In the forward to The Shadwell Shadows, the first book of the trilogy The Cthulu Casebooks, the author claims to be a distant relative of Lovecraft, who “inherited” these manuscripts from his estate. He has decided to share with the world the unbelievable and potentially panic-inducing tales as a public service, letting the readers make up their own minds as to validity.
He portray a very different first meeting for Holmes and Watson, where Watson’s war wounds came from a brush with the supernatural, and Holmes’ early cases have already demonstrated that there are inexplicable events happening in Victorian London. He states, as the narrator in Watson’s voice, that the true events that happened during Holmes and Watson’s long association were too controversial, too fantastical, to bring to public knowledge.
The basic plot of this volume revolves around a number of mysterious deaths, mostly of indigents and outcasts of society, that Scotland Yard spend little effort on and so fail to connect. However, Holmes does find a connection, and follows it, along with his new roommate Watson, to an opium den run by a wealthy immigrant who has delved into studies of dark rituals and old gods that are all but forgotten in polite society. This is only the jump-off point to awareness of monsters in the dark, magic rituals and horrors that Holmes and Watson would rather unlearn, but cannot run from, because there are other lives at stake.
While this book makes references to a number of “classic” Holmes cases, the contents of this volume are written not as a collection of stories, but rather as one long continuous tale.

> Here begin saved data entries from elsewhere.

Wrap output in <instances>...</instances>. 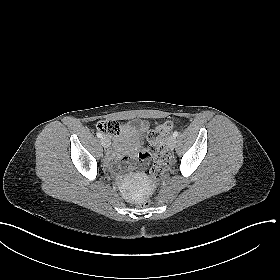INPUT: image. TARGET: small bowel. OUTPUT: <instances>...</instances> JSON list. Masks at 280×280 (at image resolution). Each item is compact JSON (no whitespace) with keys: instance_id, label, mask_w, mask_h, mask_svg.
Instances as JSON below:
<instances>
[{"instance_id":"c3829d8e","label":"small bowel","mask_w":280,"mask_h":280,"mask_svg":"<svg viewBox=\"0 0 280 280\" xmlns=\"http://www.w3.org/2000/svg\"><path fill=\"white\" fill-rule=\"evenodd\" d=\"M149 126L145 120H135L126 126L125 133L131 131L132 128L138 127L142 130ZM150 155L143 147L140 140H133L131 145H126L122 137H117L114 140V147L106 156V161L111 164L114 160H119L125 164L145 167L147 165Z\"/></svg>"}]
</instances>
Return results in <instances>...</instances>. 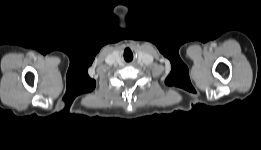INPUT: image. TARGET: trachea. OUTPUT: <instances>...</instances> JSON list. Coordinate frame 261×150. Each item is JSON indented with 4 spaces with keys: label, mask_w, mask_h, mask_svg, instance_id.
Wrapping results in <instances>:
<instances>
[{
    "label": "trachea",
    "mask_w": 261,
    "mask_h": 150,
    "mask_svg": "<svg viewBox=\"0 0 261 150\" xmlns=\"http://www.w3.org/2000/svg\"><path fill=\"white\" fill-rule=\"evenodd\" d=\"M132 57H133V55H132L131 51H130L129 49L125 50V52H124V58H125L127 61H129V60L132 59Z\"/></svg>",
    "instance_id": "obj_1"
}]
</instances>
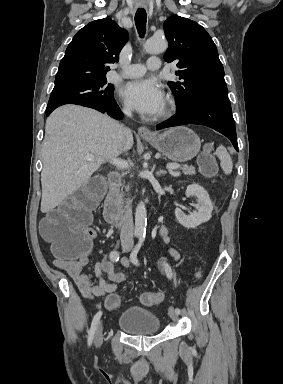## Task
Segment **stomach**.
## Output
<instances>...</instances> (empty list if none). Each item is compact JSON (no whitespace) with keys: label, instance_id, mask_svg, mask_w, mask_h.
<instances>
[{"label":"stomach","instance_id":"1","mask_svg":"<svg viewBox=\"0 0 283 384\" xmlns=\"http://www.w3.org/2000/svg\"><path fill=\"white\" fill-rule=\"evenodd\" d=\"M144 140L173 162L192 160L198 154L201 146L197 134L184 126L172 128L163 134H156L155 138H144Z\"/></svg>","mask_w":283,"mask_h":384}]
</instances>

The epilogue also mentions the subjects of the next two volumes, hinting that this collection is one long tale of the “true” events of their joined career.

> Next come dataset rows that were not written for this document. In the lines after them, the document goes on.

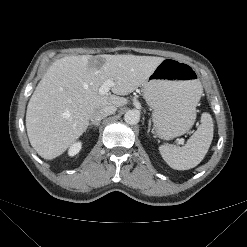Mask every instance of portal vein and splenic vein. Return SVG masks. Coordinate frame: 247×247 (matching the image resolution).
I'll list each match as a JSON object with an SVG mask.
<instances>
[{"label":"portal vein and splenic vein","mask_w":247,"mask_h":247,"mask_svg":"<svg viewBox=\"0 0 247 247\" xmlns=\"http://www.w3.org/2000/svg\"><path fill=\"white\" fill-rule=\"evenodd\" d=\"M114 82L112 80H106L102 85L101 87L99 88V93L100 94H107L111 87L114 86ZM184 141L180 140L179 141V144H183Z\"/></svg>","instance_id":"18ae733b"}]
</instances>
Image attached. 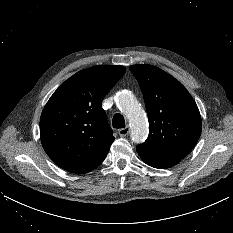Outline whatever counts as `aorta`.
I'll use <instances>...</instances> for the list:
<instances>
[{"mask_svg":"<svg viewBox=\"0 0 233 233\" xmlns=\"http://www.w3.org/2000/svg\"><path fill=\"white\" fill-rule=\"evenodd\" d=\"M117 102L129 121L132 141L135 143L144 142L149 132L148 123L135 96L131 92L123 91L118 95Z\"/></svg>","mask_w":233,"mask_h":233,"instance_id":"obj_1","label":"aorta"}]
</instances>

Lovegrove has done a credible job imitating Doyle’s style and characters, while placing them into situations where the paranormal is a reality that can be seductive and dangerous. I really can’t say I’ve read much Lovecraft for myself, though I am aware of his creations from various other sources, from popular movies and other fiction. I believe Lovegrove’s allusions to Lovecraft’s work are just as meticulous as is his borrowing of the Holmesian mythos.
I thought this a very interesting read and would recommend it to fans of Sherlock Holmes, Victorian era-fiction and classic horror tales alike. I award this book four stars and intend to seek out the next work in the series.